Re: [External] Re: [PATCH] mm: zswap: fix the lack of page lru flag in zswap_writeback_entry

From: Zhongkun He
Date: Tue Jan 16 2024 - 08:40:25 EST


> > > >
> > > > Unless some page flag/readahead expert can confirm that the first
> > > > option is safe, my vote is on this option. I mean, it's fairly minimal
> > > > codewise, no? Just a bunch of plumbing. We can also keep the other
> > > > call sites intact if we just rename the old versions - something along
> > > > the line of:
> > > >
> > > > __read_swap_cache_async_head(..., bool add_to_lru_head)
> > > > {
> > > > ...
> > > > if (add_to_lru_head)
> > > > folio_add_lru(folio)
> > > > else
> > > > folio_add_lru_tail(folio);
> > > > }
> > > >
> > > > __read_swap_cache_async(...)
> > > > {
> > > > return __read_swap_cache_async_tail(..., true);
> > > > }
> > > >
> > > > A bit boilerplate? Sure. But this seems safer, and I doubt it's *that*
> > > > much more work.
> > > >
> > >
> > > Yes, agree. I will try it again.
> >
> > Look forward to seeing it! Thanks for your patience and for working on this.

Please forgive me for adding additional information about this patch.

I have finished the opt for introducing a folio_add_lru_tail(), but
there are many
questions:
1) A new page can be move to LRU only by lru_add_fn, so
folio_add_lru_tail could not add pages to LRU for the following code
in folio_batch_move_lru(),which is added by Alex Shi for
serializing memcg changes in pagevec_lru_move_fn[1].
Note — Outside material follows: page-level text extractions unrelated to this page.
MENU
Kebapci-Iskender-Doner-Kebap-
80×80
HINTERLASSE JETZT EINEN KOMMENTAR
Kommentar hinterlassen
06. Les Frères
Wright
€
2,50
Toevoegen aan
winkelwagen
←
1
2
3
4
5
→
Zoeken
/* block memcg migration while the folio moves between lru */
if (move_fn != lru_add_fn && !folio_test_clear_lru(folio))
continue;
To achieve the goal, we need to add a new function like lru_add_fn
which does not have the lru flag and folio_add_lru_tail()
+ if (move_fn != lru_add_fn && move_fn != lru_move_tail_fn_new &&
+ !folio_test_clear_lru(folio))

2) __read_swap_cache_async has six parameters, so there is no space to
add a new one, add_to_lru_head.

So it seems a bit hacky just for a special case for the reasons above.
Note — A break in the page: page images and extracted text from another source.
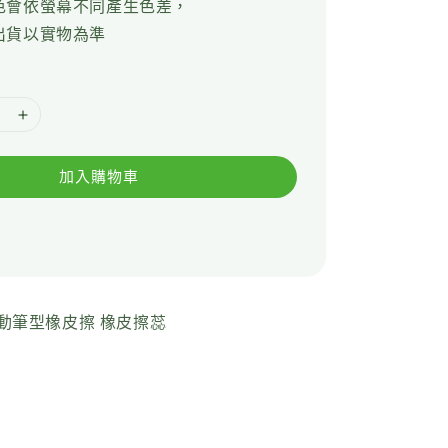
色會依螢幕不同產生色差，
出貨以實物為準
加入購物車
動筆型橡皮擦 橡皮擦蕊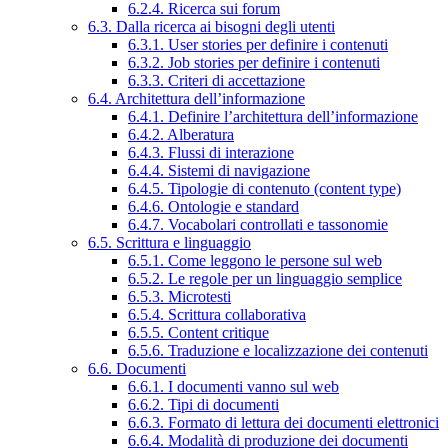
6.2.4. Ricerca sui forum
6.3. Dalla ricerca ai bisogni degli utenti
6.3.1. User stories per definire i contenuti
6.3.2. Job stories per definire i contenuti
6.3.3. Criteri di accettazione
6.4. Architettura dell’informazione
6.4.1. Definire l’architettura dell’informazione
6.4.2. Alberatura
6.4.3. Flussi di interazione
6.4.4. Sistemi di navigazione
6.4.5. Tipologie di contenuto (content type)
6.4.6. Ontologie e standard
6.4.7. Vocabolari controllati e tassonomie
6.5. Scrittura e linguaggio
6.5.1. Come leggono le persone sul web
6.5.2. Le regole per un linguaggio semplice
6.5.3. Microtesti
6.5.4. Scrittura collaborativa
6.5.5. Content critique
6.5.6. Traduzione e localizzazione dei contenuti
6.6. Documenti
6.6.1. I documenti vanno sul web
6.6.2. Tipi di documenti
6.6.3. Formato di lettura dei documenti elettronici
6.6.4. Modalità di produzione dei documenti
Back to the beginning, lru_add_drain() is the simplest option,which is common
below the __read_swap_cache_async(). Please see the function
swap_cluster_readahead()
and swap_vma_readahead(), of course it has been batched.

Or we should leave this problem alone,before we can write back zswap
in batches.

Thanks again.